All I know is they own all of Vancouver and are growing in number

You can probably toss in half of Toronto while you are at it!

The Chinese entrepreneurial crowd has been buying up Canadian real estate, both as a safety valve if they have to flee (to avoid being executed for tax evasion, as execution is quite common in China) and to preserve their capital.  There are lots and lots of condos in Toronto bought by foreigners, and just sitting there empty, thus causing housing displacement and price pressure for the locals.  In turn, some Provinces are levying a 15% extra tax on real estate transactions where the buyer is offshore.  Does not seem to have dampened things much.

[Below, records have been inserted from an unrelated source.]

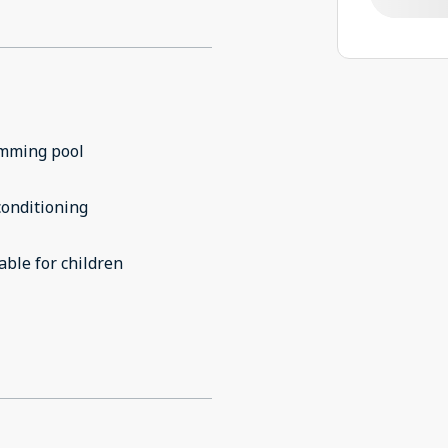
mming pool
conditioning
able for children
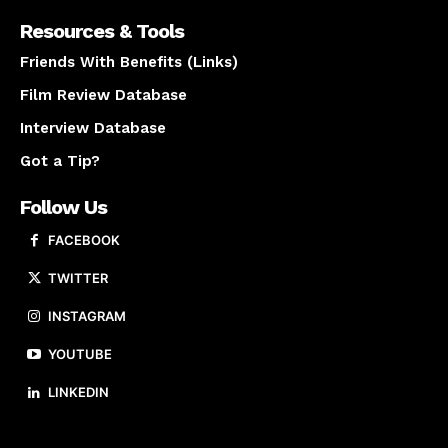
Resources & Tools
Friends With Benefits (Links)
Film Review Database
Interview Database
Got a Tip?
Follow Us
FACEBOOK
TWITTER
INSTAGRAM
YOUTUBE
LINKEDIN
About us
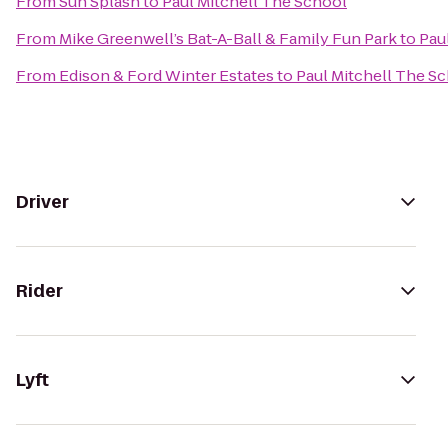
From
Sun Splash
to
Paul Mitchell The School
From
Mike Greenwell’s Bat-A-Ball & Family Fun Park
to
Pau
From
Edison & Ford Winter Estates
to
Paul Mitchell The S
Driver
Rider
Lyft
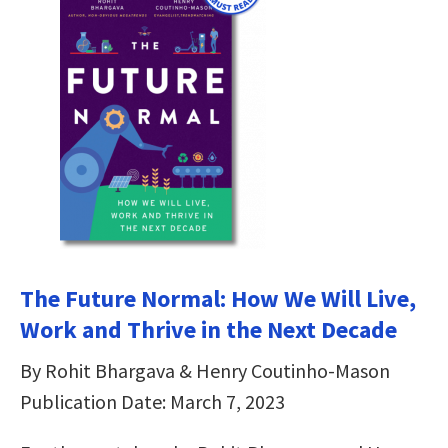
The Future Normal: How We Will Live,
Work and Thrive in the Next Decade
By Rohit Bhargava & Henry Coutinho-Mason
Publication Date: March 7, 2023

The typical median house in Toronto is now over one million dollars;  in Vancouver, I understand the median price is now  over 1.6 million. I saw a real-estate ad for a house that had burned down, sitting on a small narrow lot,  with the rubble still on it, that sold for:  $670,000!  Now come on, people, that is ridiculous. Canada went into the project to expand the population, it roared from 25 million in 1980 I recall to about 37 million today.  But nowhere near enough housing was built, mostly due to land restrictions to protect farmland around the cities. So you have these huge price increases, and new housing being slowly built large distances away from the city core, condemning the buyers to long commutes.  Who wants to live like that?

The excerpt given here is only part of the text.